In this study, two methods were used to measure the efficacy of Mosquito Shield™ against a wild population of An. arabiensis: human landing catches (HLC) and direct measurement of blood-feeding following methods used for ITN evaluation [21]. HLC is included in WHO guidelines on efficacy testing for both spatial repellents [43] and household insecticide products [44] as a standard method for evaluating product performance. HLC has the flexibility of being used in a variety of settings (including in-home tests during pilot implementations and operational research) as it does not require modifications to structures to enable capture of blood-fed mosquitoes. As structures are left in their normal-use state, there is no implicit impact on the emanation rates of the product or on the movement of mosquitoes due to experimental setup. As indoor resting used as a proxy for protective efficacy also aligned with estimates from HLC and feeding, it may be worthwhile to further evaluate this method as a means to test PE of spatial repellents under user conditions.

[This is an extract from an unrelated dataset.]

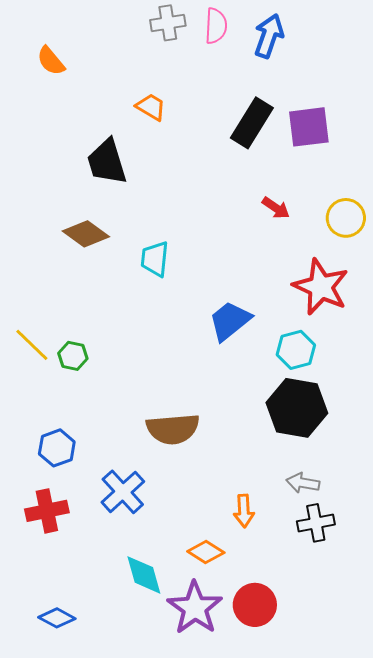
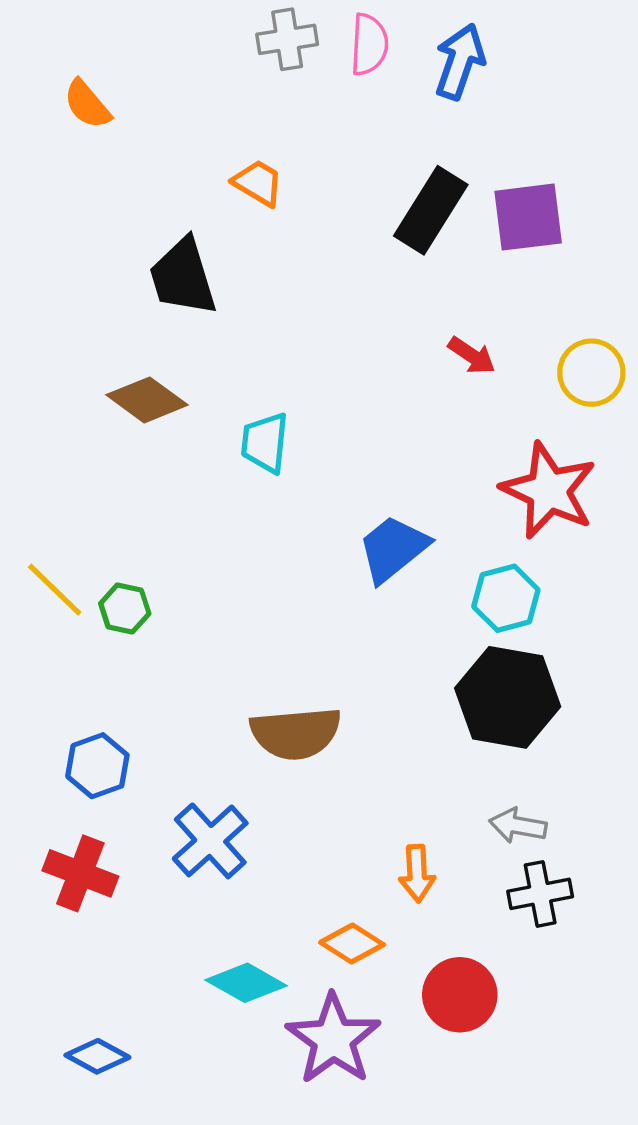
red cross: (47, 511) -> (80, 873), turned 33
cyan diamond: (144, 575) -> (246, 983), turned -45
red circle: (255, 605) -> (460, 995), moved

The design of the feeding experiment also enabled the direct measurement of blood feeding and induced mortality impact human-vector contact and vectorial capacity. The results of this study suggest that both HLC and the presented method adapted from Phase II ITN experimental hut tests are appropriate for evaluating the impact of indoor passive spatial repellents like Mosquito Shield™. Decisions by future researchers on which method to use could be made based on extrinsic factors, such as setting (e.g. in-home test or experimental hut), the endpoints of interest (e.g. personal protection or more comprehensive secondary/behavioural impacts that may also impact community protection), without compromise on validity of the results.

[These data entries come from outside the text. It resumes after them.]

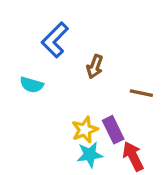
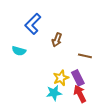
yellow star: (85, 130) -> (61, 78), moved
purple rectangle: (113, 130) -> (78, 78), moved

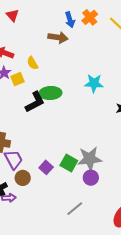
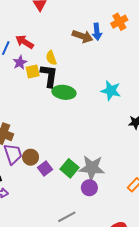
blue arrow: (70, 20) -> (97, 32), moved
black L-shape: (35, 102) -> (49, 76), moved, turned -65
brown circle: (23, 178) -> (31, 157), moved

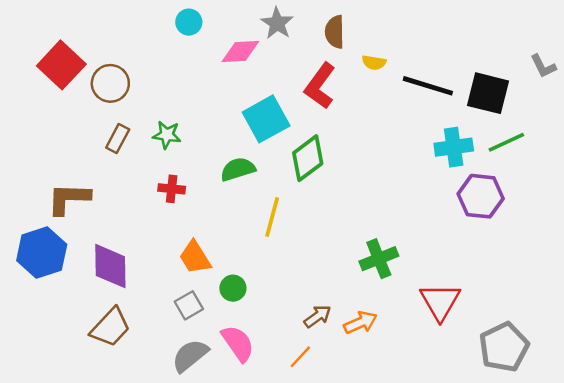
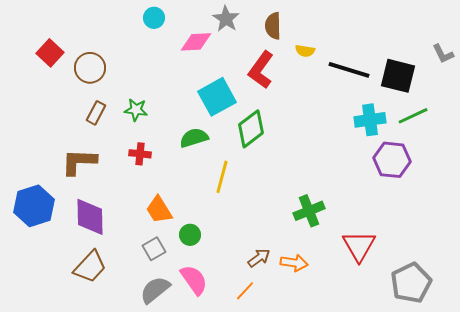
red square: (61, 65) -> (50, 53), size x0.7
brown L-shape: (69, 199) -> (79, 162), moved
orange arrow: (360, 322) -> (294, 263), turned 32

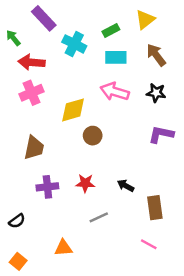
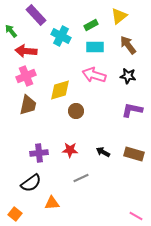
brown trapezoid: (34, 148) -> (28, 105), moved
brown rectangle: (155, 208) -> (134, 154), moved, turned -66
black semicircle: (17, 221) -> (31, 183), moved, size x1.5
pink line: (149, 244) -> (136, 216), moved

A potential limitation of this study is that the results are for one malaria vector in one location in Tanzania and therefore may not be representative of impact that may be seen in other transmission settings. Potential future work could include a comparison of the efficacy of Mosquito Shield™ from this study to results from other experimental hut types or in-home tests, and other geographies (with different vector species and levels of insecticide resistance). The control mortality in this study was also high, making the mortality estimates unreliable, which is why they were not further analysed. High control mortality was likely due to the mosquitoes being held in a room adjacent to a room where used Mosquito Shield™ were stored prior to disposal. It is advised to store volatile pyrethroids and other insecticides away from insectaries or holding rooms.

Conclusion

This study demonstrated that Mosquito Shield™ was efficacious against a wild pyrethroid-resistant strain of An. arabiensis mosquitoes in Tanzania for up to 1 month. Data from this study also adds to the body of evidence that Mosquito Shield™ (and transfluthrin-based spatial repellents more broadly) could be used as a complementary or stand-alone tool where gaps in protection offered by core malaria vector control tools exist. Moreover, that vector control strategies utilizing volatile pyrethroids can be of public health importance in the fight against malaria and other disease transmitting mosquitoes given they elicit behaviours that directly impact vectorial capacity. HLC is a simple and suitable technique for estimating bite reductions conferred by spatial repellents especially where direct blood-feeding measurements are not practical or ethically limited. Indoor resting collections may also be used to estimate possible protective efficacy, although estimates were imprecise due to lower numbers of indoor resting mosquitoes in this scenario. Use of the standard ITN experimental hut study design in evaluating spatial repellents allows for a more precise estimation of blood-feeding inhibition as well as estimation of other entomological effects like mortality that substantially impact the vectorial capacity and ultimately disease transmission by mosquito vectors.